What 1408 is most reminiscent of is actually Silent Hill.  The atmospheric horror and heavy psychological underpinnings of the film is on harmony if not on melody with a lot of Silent Hill’s greatest installments.  There’s always been a kinship between King’s work and the more ethereal horror concepts you find in a lot of Japanese work so it’s not that surprising to be seeing that connection emerge again in 1408.  Speaking of which, 1408 is one of the stranger amalgams of King’s collection of tropes and clichés. 
Most of his normal narrative flavor fillers are actually gone, stuff like redneck characters, alcoholics, bullies with no motivation, metaphors for substance abuse don’t make any appearance here.  Even the more psychological horror on display is decidedly outside of King’s normal run of the mill approach.  His stories usually don’t emerge from delving into psychological trauma, weakness, and fear though that maintains a hovering presence over most proceedings.  Where this movie feels like a true King story is in the central conception.  The “joke” of 1408 as it were is the idea of elevating the simple offness inherent to the artificiality and anonymity of a hotel room into something more menacing and tangible.  That’s very much a King trope to bring up as he’s done previously in stuff like The Mangler, Cell, or Christine.
A lot of the horror in 1408 comes from slow pacing and a sort of dreamlike approach to reality.  It’s not quite on the waking nightmare level as films like House of 1000 Corpses but the very bizarre flow of reality in the films does put on the level of stuff like It Follows.  A lot of this comes from the deliberate unfolding of the story and the confidence to know that when things start to go really crazy it’ll all be worth it.  It also helps that the film never cuts away from Cusak stuck in the room, we’re never afforded any safety.  Cusak for his part does a great job.  Cusak’s credibility as an actor has only decreased as time goes by and while he’s certainly a highly limited talent he manages to play Enslin’s jaded everyman/stifled creative very well with an undercurrent of self-destruction that adds a good element of tragedy to all the horror.  Samuel L. Jackson is also in the film in a brief cameo that he works quite well. 

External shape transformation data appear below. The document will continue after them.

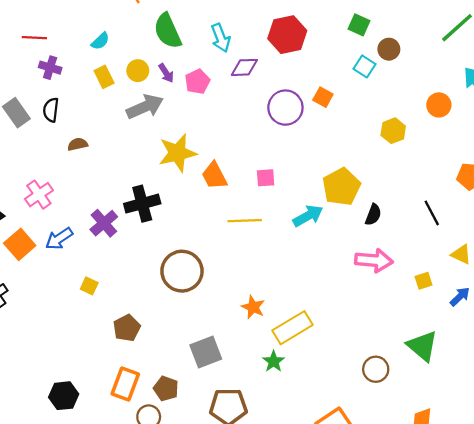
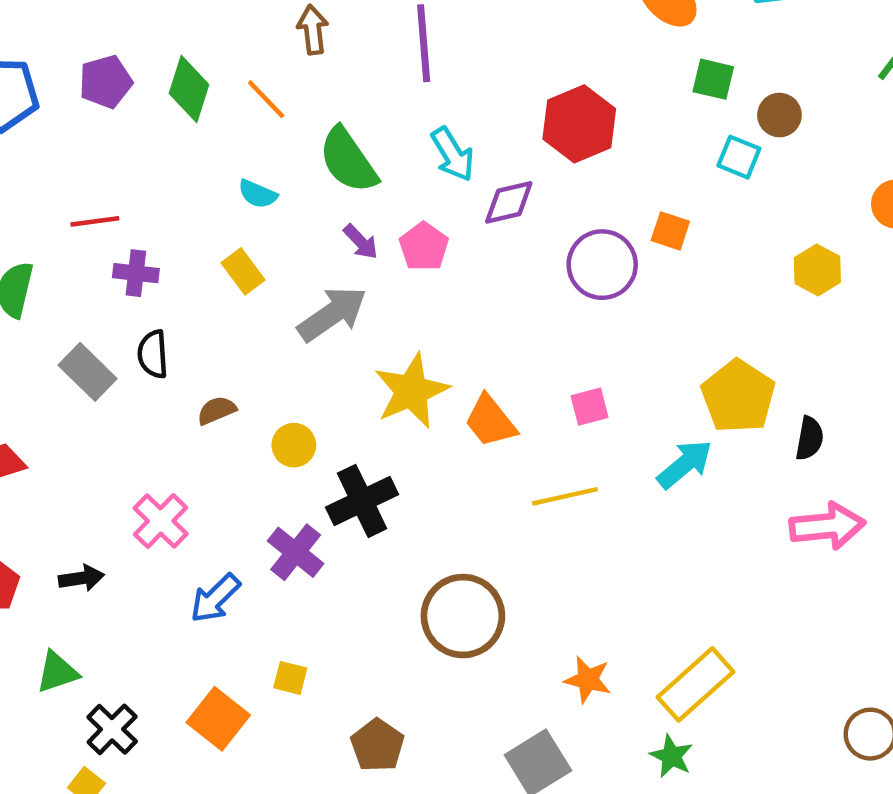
cyan semicircle: (100, 41) -> (258, 194), moved, turned 78
yellow circle: (138, 71) -> (294, 445), moved
orange square: (20, 244) -> (218, 719), moved
orange star: (253, 307) -> (588, 680), moved

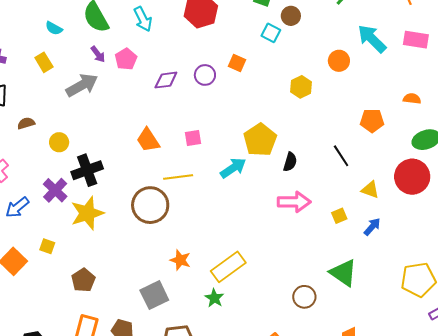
purple diamond: (509, 202) -> (166, 80), moved
purple circle: (602, 265) -> (205, 75), size x0.7
yellow star: (411, 391) -> (87, 213), moved
brown circle: (463, 616) -> (150, 205), moved

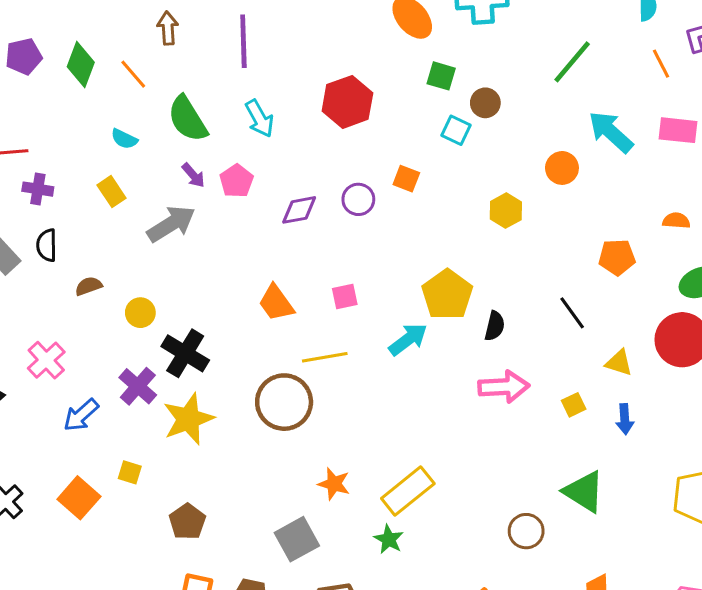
black cross: (87, 170) -> (185, 353), turned -36
blue arrow: (372, 227) -> (625, 419), turned 138

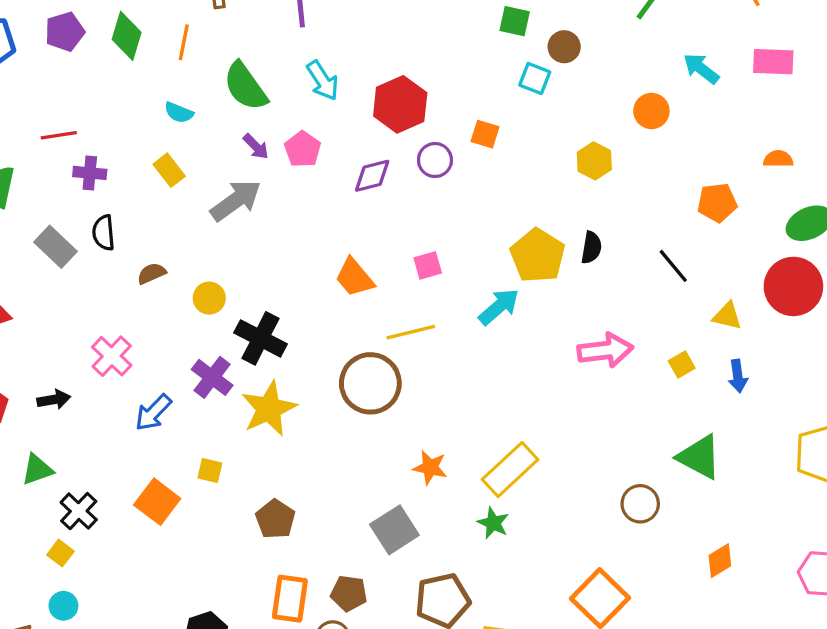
orange line: (133, 74) -> (184, 42), turned 56
red hexagon: (347, 102) -> (400, 104), moved
cyan arrow: (611, 132) -> (701, 69), size x0.7
black semicircle: (495, 326) -> (591, 248), moved

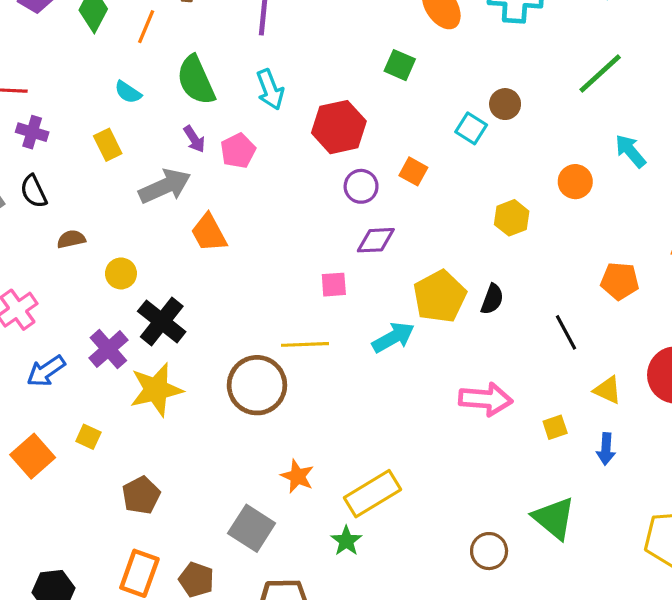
green square: (515, 21) -> (400, 65), moved
purple diamond: (372, 176) -> (376, 240), moved
black semicircle: (104, 233) -> (34, 191), turned -32
orange trapezoid: (354, 277) -> (209, 233), moved
gray square: (394, 530) -> (252, 528), turned -36

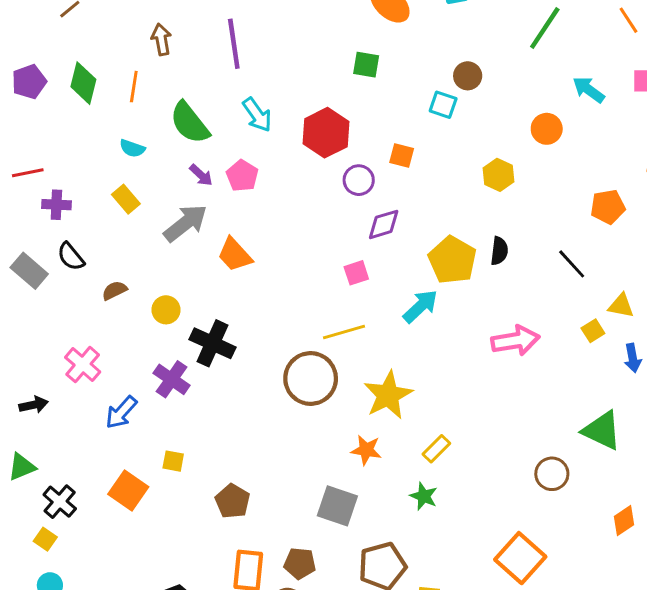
yellow star: (156, 390) -> (388, 395), moved
yellow square: (555, 427) -> (593, 331), moved
yellow rectangle: (373, 494) -> (436, 449), size x0.6

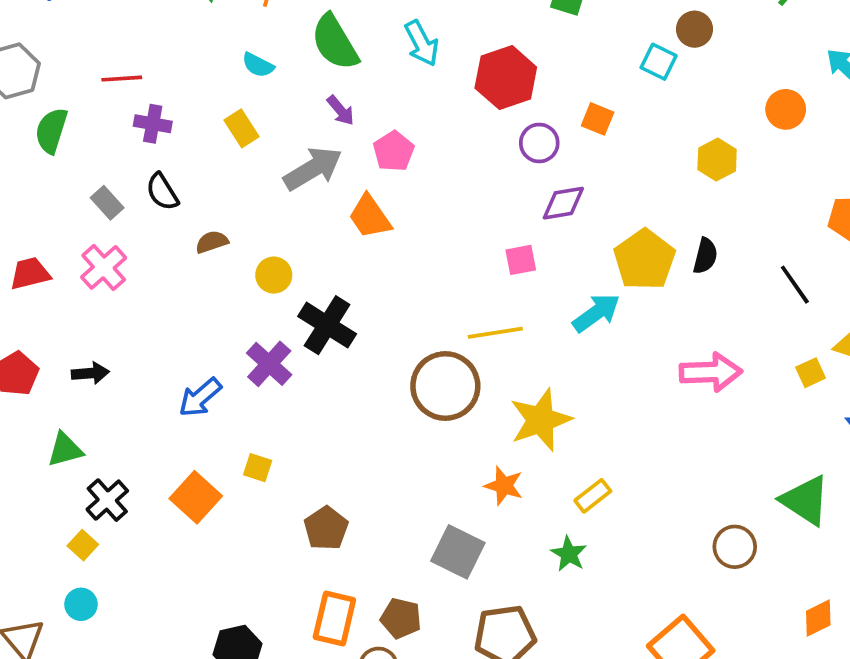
pink pentagon: (242, 176) -> (394, 151), moved
gray rectangle: (29, 271) -> (107, 203), size x0.7
pink cross: (83, 365) -> (104, 267), moved

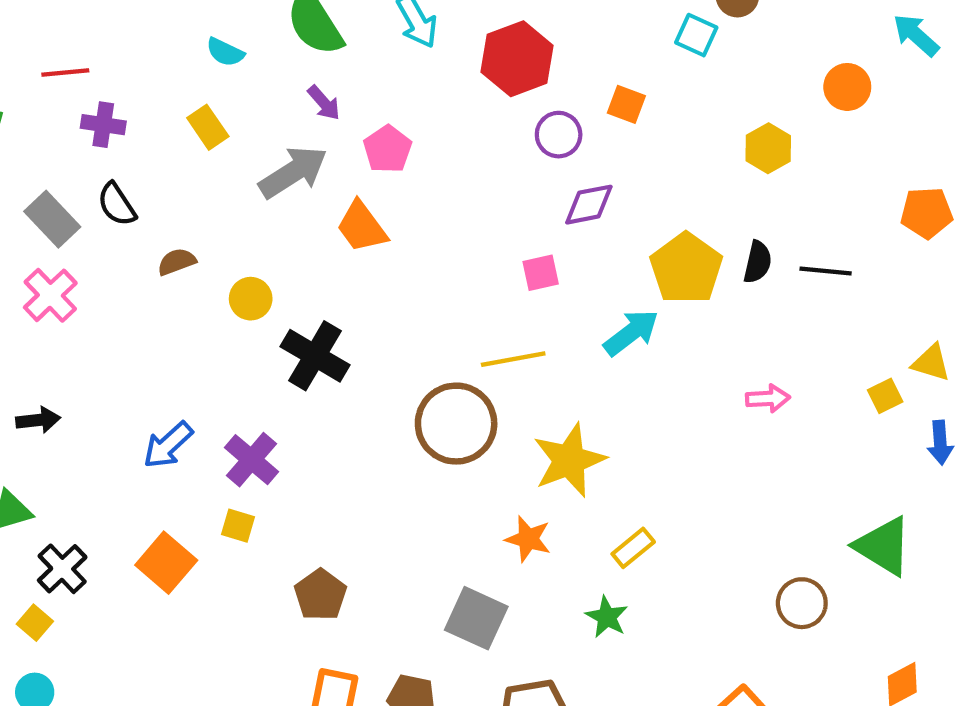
gray rectangle: (107, 203) -> (52, 219), size x1.4
black line: (795, 285) -> (826, 271), moved, turned -48
purple cross: (269, 364) -> (252, 460), moved
pink arrow: (711, 372) -> (768, 398), size x0.6

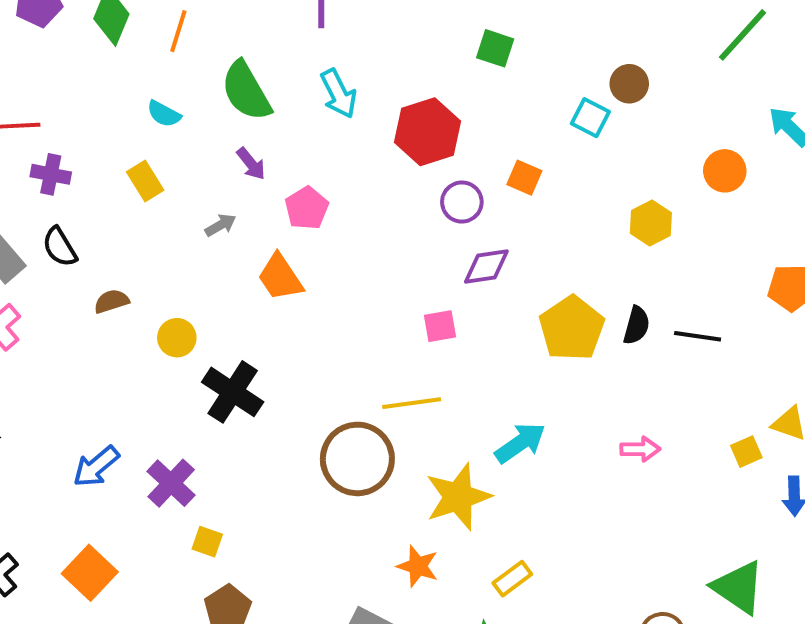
gray arrow: (293, 172) -> (220, 225), size x0.5
cyan arrow: (631, 333) -> (520, 443), moved
yellow square: (238, 526) -> (207, 542), moved

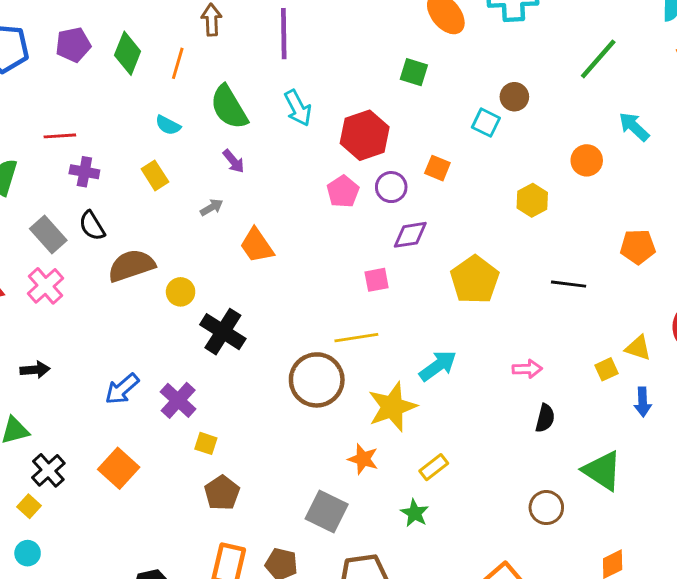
pink pentagon: (307, 208) -> (343, 192), moved
brown semicircle: (111, 301) -> (131, 266), size x1.8
black semicircle: (637, 325) -> (545, 418), moved

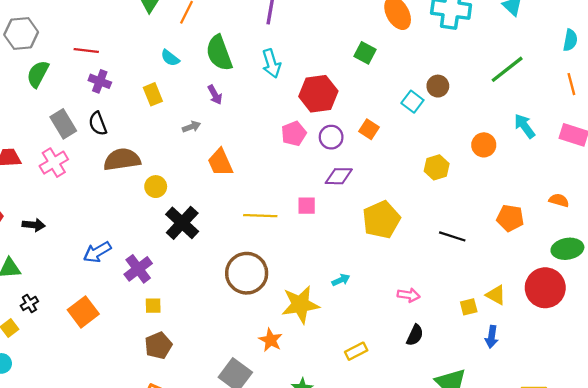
yellow line: (356, 338) -> (260, 216), moved
cyan arrow: (438, 366) -> (341, 280), size x0.6
yellow square: (206, 443) -> (153, 306), turned -30
yellow rectangle: (434, 467) -> (356, 351), moved
black cross: (48, 470) -> (29, 303), size x0.7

One of the strangest and most engaging elements of the film has to be the setting.  Horror films set in cities are a major rarity so to see one that’s set almost entirely in urban New York City is a serious change of pace, even more so considering that 1408 is as scary as it is.  I mostly attribute this to the sensibilities of the Swedish direction Mikael Hafstrom.  The main reason urban horror is so rare is because of American shared cultural standards, we as a people don’t view cities as a source of the unique kind of fear that’s elicited through a horror film.  However, there are plenty of cultures out there that actually consider the city with legitimate fear like Canada, Japan, the UK, and Scandinavia.  A lot of this has to do with cultural history and inhumanity and other things that I’ll probably cover in a whole other article but suffice it to say despite the urban environment 1408 is still decidedly creepy and unnerving. 
One last thing to mention is that the film actually comes with a sort of alternate ending.  After a bad reaction from a test audience the original ending was reshot to be more upbeat and cheerful.  I’ve seen both and the original ending is infinitely superior, something the producers actually seem to have realized as it acts as the default ending on DVD and most streaming sites that carry the film.  Suffice it to say I highly recommend 1408 as a horror film and as a Stephen King adaptation.  The atmospheric horror, surreal world, deliberate pacing, and strong performances all make it a very creepy and engaging watch.  Tomorrow, something far worse.